- _Task statement_
Write only the number of lines in the data that contain the word "Tarık".

- _Exercise data_

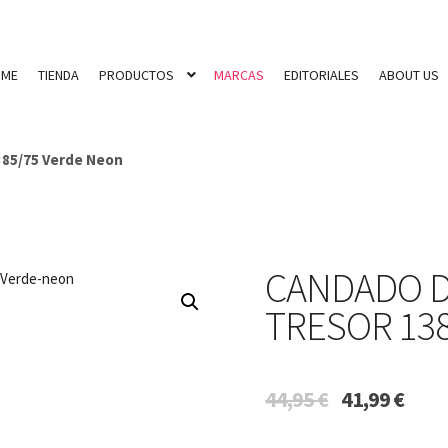
OME
TIENDA
PRODUCTOS
MARCAS
EDITORIALES
ABOUT US
85/75 Verde Neon
CANDADO D
TRESOR 13
El
El
44,95
€
41,99
€
precio
preci
original
actua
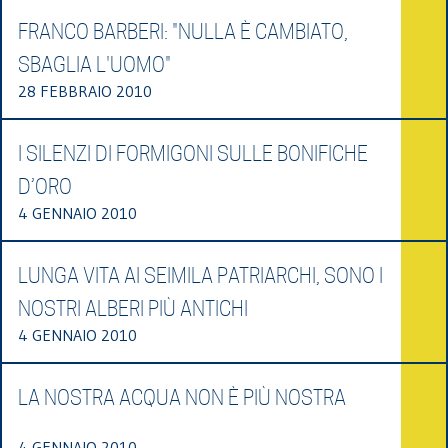
FRANCO BARBERI: "NULLA È CAMBIATO,
SBAGLIA L'UOMO"
28 FEBBRAIO 2010
I SILENZI DI FORMIGONI SULLE BONIFICHE
D’ORO
4 GENNAIO 2010
LUNGA VITA AI SEIMILA PATRIARCHI, SONO I
NOSTRI ALBERI PIÙ ANTICHI
4 GENNAIO 2010
LA NOSTRA ACQUA NON È PIÙ NOSTRA
4 GENNAIO 2010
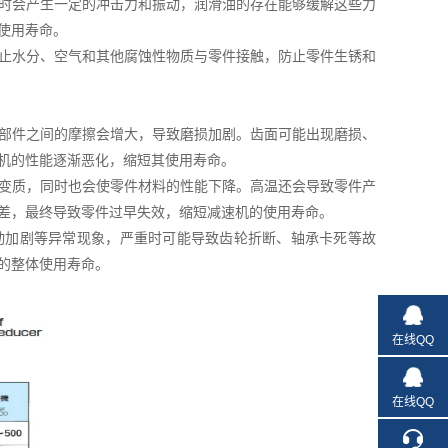
时会产生一定的冲击力和振动，润滑油的存在能够缓解这些力
使用寿命。
止水分、空气和其他腐蚀性物质与零件接触，防止零件生锈和
部件之间的摩擦会增大，导致磨损加剧。齿面可能出现磨损、
机的性能逐渐恶化，缩短其使用寿命。
变质，同时也会使零件材料的性能下降。高温还会导致零件产
差，最终导致零件过早失效，缩短减速机的使用寿命。
动加剧等异常现象，严重时可能导致齿轮折断、轴承卡死等故
的整体使用寿命。
在线QQ
在线QQ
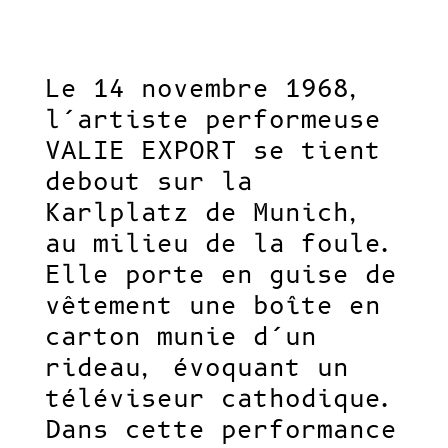
Le 14 novembre 1968,
l’artiste performeuse
VALIE EXPORT se tient
debout sur la
Karlplatz de Munich,
au milieu de la foule.
Elle porte en guise de
vêtement une boîte en
carton munie d’un
rideau, évoquant un
téléviseur cathodique.
Dans cette performance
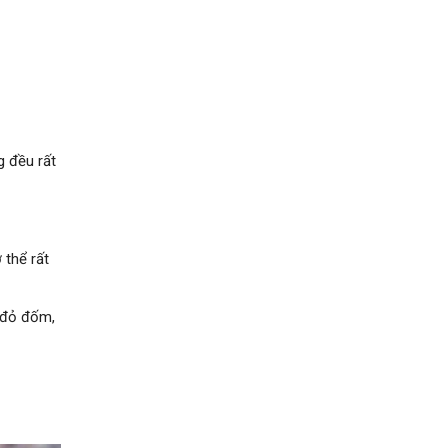
g đều rất
 thể rất
 đỏ đốm,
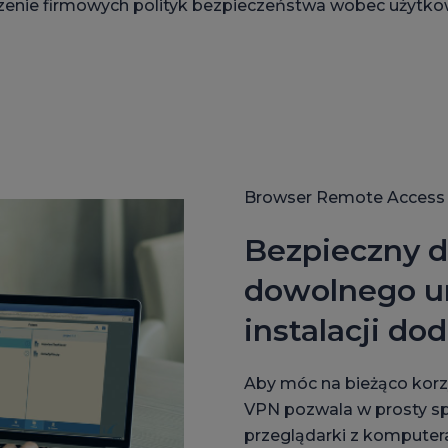
szenie firmowych polityk bezpieczeństwa wobec użytkown
Browser Remote Access
Bezpieczny d
dowolnego ur
instalacji do
Aby móc na bieżąco korz
VPN pozwala w prosty sp
przeglądarki z komputera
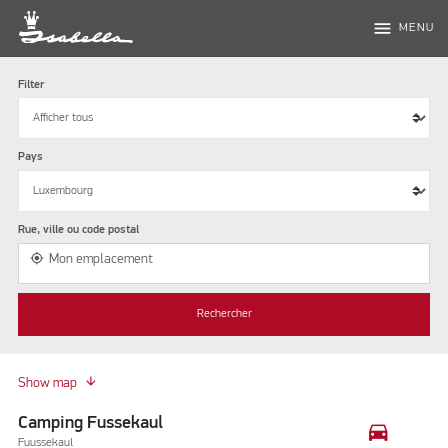
menu
MENU
Filter
Pays
Rue, ville ou code postal
my_location
Mon emplacement
Rechercher
Show map
Camping Fussekaul
drive_eta
Fuussekaul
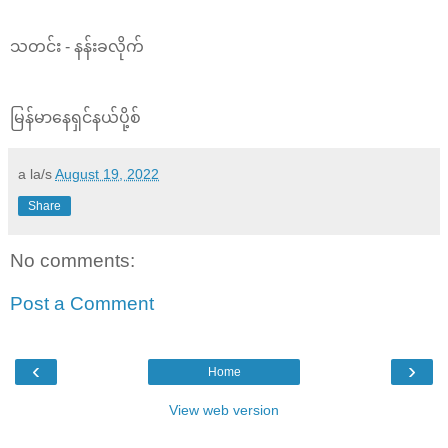
သတင်း - နန်းခလိုက်
မြန်မာနေရှင်နယ်ပို့စ်
a la/s
August 19, 2022
Share
No comments:
Post a Comment
‹
›
Home
View web version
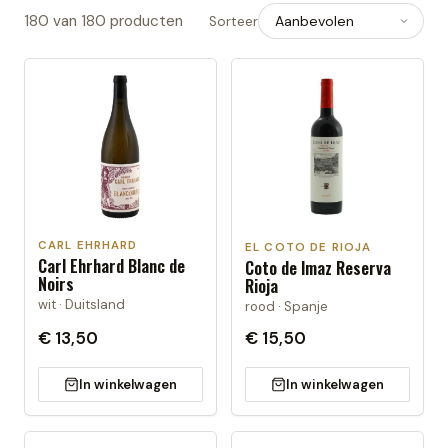
180
van
180
producten
Sorteer
CARL EHRHARD
EL COTO DE RIOJA
Carl Ehrhard Blanc de
Coto de Imaz Reserva
Noirs
Rioja
wit · Duitsland
rood · Spanje
€ 13,50
€ 15,50
In winkelwagen
In winkelwagen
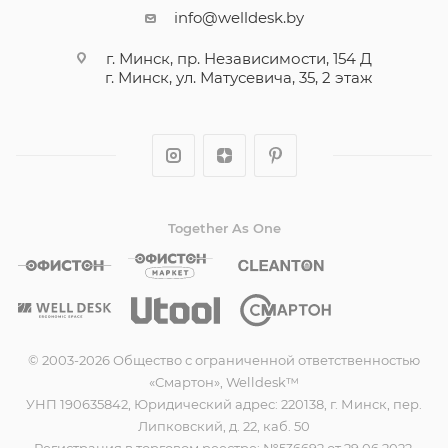
info@welldesk.by
г. Минск, пр. Независимости, 154 Д
г. Минск, ул. Матусевича, 35, 2 этаж
Together As One
© 2003-2026 Общество с ограниченной ответственностью
«Смартон», Welldesk™
УНП 190635842, Юридический адрес: 220138, г. Минск, пер.
Липковский, д. 22, каб. 50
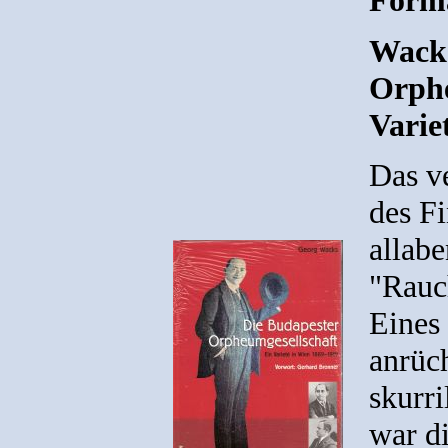
Forma
Wacks
Orphe
Varie
Das v
des Fi
allabe
"Rauc
Eines 
anrüc
skurri
war d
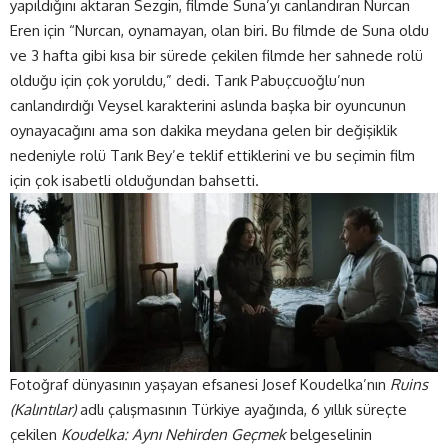
yapıldığını aktaran Sezgin, filmde Suna’yı canlandıran Nurcan
Eren için “Nurcan, oynamayan, olan biri. Bu filmde de Suna oldu
ve 3 hafta gibi kısa bir sürede çekilen filmde her sahnede rolü
olduğu için çok yoruldu,” dedi. Tarık Pabuçcuoğlu’nun
canlandırdığı Veysel karakterini aslında başka bir oyuncunun
oynayacağını ama son dakika meydana gelen bir değişiklik
nedeniyle rolü Tarık Bey’e teklif ettiklerini ve bu seçimin film
için çok isabetli olduğundan bahsetti.
Fotoğraf dünyasının yaşayan efsanesi Josef Koudelka’nın
Ruins
(Kalıntılar)
adlı çalışmasının Türkiye ayağında, 6 yıllık süreçte
çekilen
Koudelka: Aynı Nehirden Geçmek
belgeselinin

- _Task result_
2